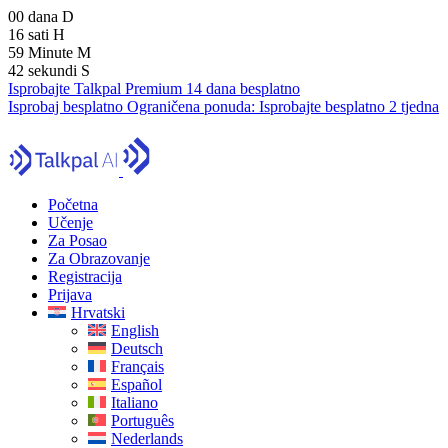
00
dana
D
16
sati
H
59
Minute
M
41
sekundi
S
Isprobajte Talkpal Premium 14 dana besplatno
Isprobaj besplatno
Ograničena ponuda:
Isprobajte besplatno 2 tjedna
Početna
Učenje
Za Posao
Za Obrazovanje
Registracija
Prijava
Hrvatski
English
Deutsch
Français
Español
Italiano
Português
Nederlands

▬▬▬

• About this task: Your answer should be the lines from the one containing "Isprobajte besplatno 2 tjedna" through the last line of the records, repeated exactly and with nothing added.

• Task response:
Isprobajte besplatno 2 tjedna
Početna
Učenje
Za Posao
Za Obrazovanje
Registracija
Prijava
Hrvatski
English
Deutsch
Français
Español
Italiano
Português
Nederlands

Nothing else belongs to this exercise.